Laura Quinkan Indigenous Dance Festival, Cape York
Held in the remote Queensland outpost of Laura, this biennial, three-day festival is a riot of colour and culture as some 20 different Cape communities gather to share stories and histories through music, song and spectacular traditional group dancing. The next festival, overseen by the Ang-Gnarra Aboriginal Corporation, the trustee of the traditional lands of the Ang Gnarra people in and around Laura, is scheduled to take place from 7–9 July 2023.
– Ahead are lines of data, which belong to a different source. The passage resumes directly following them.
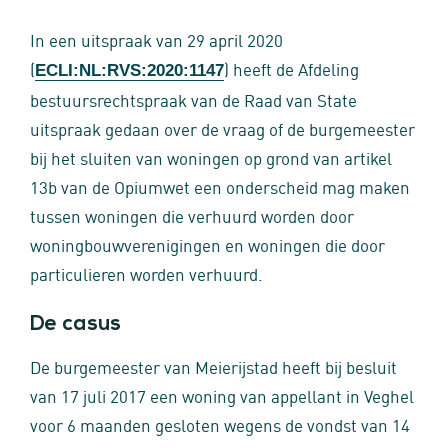
In een uitspraak van 29 april 2020
(
) heeft de Afdeling
ECLI:NL:RVS:2020:1147
bestuursrechtspraak van de Raad van State
uitspraak gedaan over de vraag of de burgemeester
bij het sluiten van woningen op grond van artikel
13b van de Opiumwet een onderscheid mag maken
tussen woningen die verhuurd worden door
woningbouwverenigingen en woningen die door
particulieren worden verhuurd.
De casus
De burgemeester van Meierijstad heeft bij besluit
van 17 juli 2017 een woning van appellant in Veghel
voor 6 maanden gesloten wegens de vondst van 14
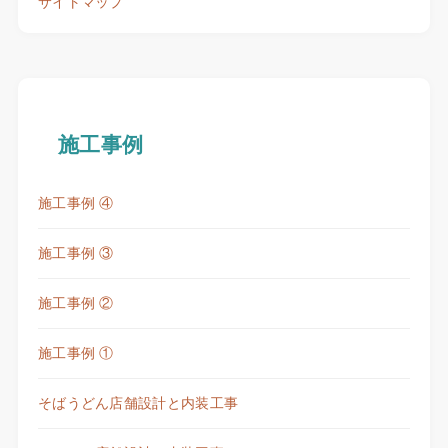
サイトマップ
施工事例
施工事例 ④
施工事例 ③
施工事例 ②
施工事例 ①
そばうどん店舗設計と内装工事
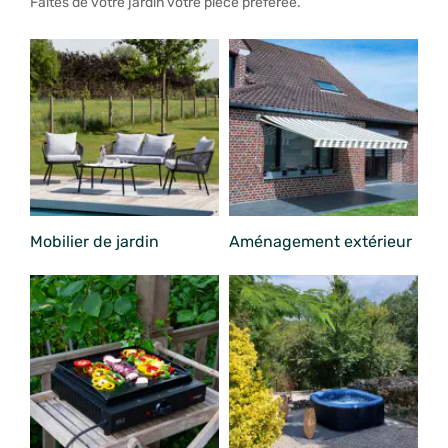
Faites de votre jardin votre pièce préférée.
Mobilier de jardin
Aménagement extérieur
Parrtjima + Alice springs beanie festival, Mparntwe/Alice Springs
Ancient traditions meet New-Age technology to spectacular effect at Parrtjima (parrtjimaaustralia.com.au), the celebrated annual festival of light (pictured below right). Over 10 days, works by Aboriginal artists are transformed into mesmerising light installations and projected against the imposing 300-million-year-old backdrop of the MacDonnell Ranges. The 2022 event will light up the Central Australian night sky from 8–17 April. Alice Springs is also home to the delightfully quirky Beanie Festival (beaniefest.org), with Aboriginal and non-Aboriginal artists gathering together to celebrate the humble beanie. This year’s festival will take place at Araluen Arts Centre from 24-27 June.
Big Red Bash, Birdsville
There are three things in Birdsville that everyone knows about: the iconic hotel, the annual race meeting and the Big Red Bash (above right), a three-day extravaganza of Aussie music held in the breathtaking surrounds of Munga Thirri National Park (Simpson Desert). Proudly boasting to being the most remote music festival in the world, the tyranny of distance doesn’t stop crowds from flocking to see some of Australian music’s biggest artists, including the likes of Jimmy Barnes, Missy Higgins, Kasey Chambers and Kate Ceberano on the 2022 bill, scheduled to take place from 5–7 July.
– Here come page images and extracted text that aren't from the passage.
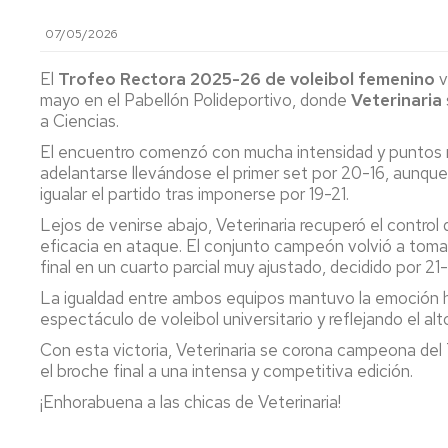
ECTS
➝
Zaragoza
Huesca
Acceso
Cam
07/05/2026
Piscinas
de
Ayudas
Más
Personal
Más
Esp
Económicas
El
Trofeo Rectora 2025-26 de voleibol femenino
v
55
Saludable
55
Univ
a
¿Quién
mayo en el Pabellón Polideportivo, donde
Veterinaria
➝
Teruel
Huesca
Estudiantes
puede
a Ciencias.
tener
la
Personal
Más
Normativa
El encuentro comenzó con mucha intensidad y puntos mu
TD?
Saludable
55
sobre
adelantarse llevándose el primer set por 20-16, aunque
Zaragoza
Teruel
devoluciones
igualar el partido tras imponerse por 19-21.
Más
Protocolo
Lejos de venirse abajo, Veterinaria recuperó el contro
55
accidentes
eficacia en ataque. El conjunto campeón volvió a tomar 
Zaragoza
final en un cuarto parcial muy ajustado, decidido por 21-
Seguro
La igualdad entre ambos equipos mantuvo la emoción ha
Escolar
espectáculo de voleibol universitario y reflejando el al
Protección
Con esta victoria, Veterinaria se corona campeona del
de
el broche final a una intensa y competitiva edición.
datos
¡Enhorabuena a las chicas de Veterinaria!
Darwin Aboriginal Art Fair
Having been established in 2007, the Darwin Aboriginal Art Fair (DAAF), held on Larrakia Country, has gone on to become the country’s largest and most significant Aboriginal and Torres Strait Islander visual arts event. With more than 70 Aboriginal and Torres Strait Islander Art Centres in attendance, representing more than 2000 artists, DAAF also boasts a program of cultural events including artist talks, dance, music, food and the hugely popular Country to Couture runway show (below left). And the best thing about DAAF is that it gives art lovers the chance to buy Indigenous art in an ethical and responsible manner, with 100 per cent of the money raised from the sale of artworks (both at the show and as part of its new online program) going directly to the artists and their communities. The 2022 fair will take place from 5–7 August.
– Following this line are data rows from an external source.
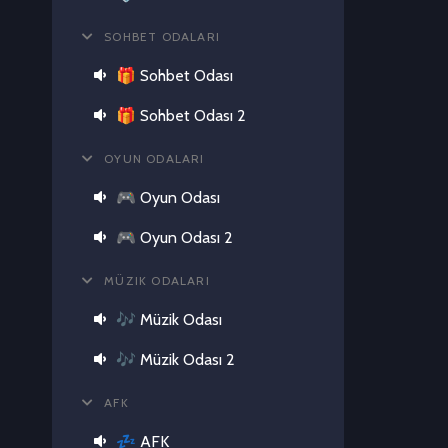
SOHBET ODALARI
🎁 Sohbet Odası
🎁 Sohbet Odası 2
OYUN ODALARI
🎮 Oyun Odası
🎮 Oyun Odası 2
MÜZIK ODALARI
🎶 Müzik Odası
🎶 Müzik Odası 2
AFK
💤 AFK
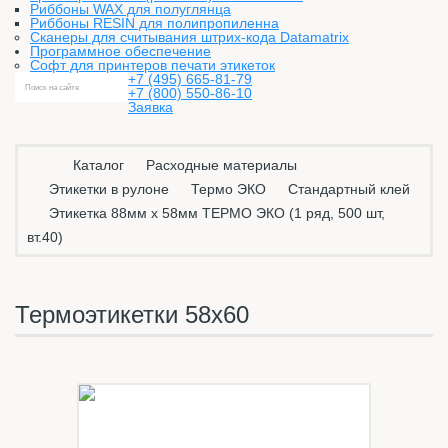
Риббоны WAX для полуглянца
Риббоны RESIN для полипропиленна
Сканеры для считывания штрих-кода Datamatrix
Программное обеспечение
Софт для принтеров печати этикеток
+7 (495) 665-81-79
+7 (800) 550-86-10
Заявка
Каталог
Расходные материалы
Этикетки в рулоне
Термо ЭКО
Стандартный клей
Этикетка 88мм х 58мм ТЕРМО ЭКО (1 ряд, 500 шт,
вт.40)
Термоэтикетки 58х60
The Broken Hill Mundi Mundi Bash
This is the country’s newest outback festival, and in 2022 it will be held twice – from 21–23 April and 18–20 August. From the organisers of the Big Red Bash, the action takes place on the Mundi Mundi Plains with the Barrier Ranges in the background. The line-up for the family-friendly, all-ages festival includes Paul Kelly, Ian Moss and John Williamson in April and Busby Marou, Jon Stevens and Daryl Braithwaite in August.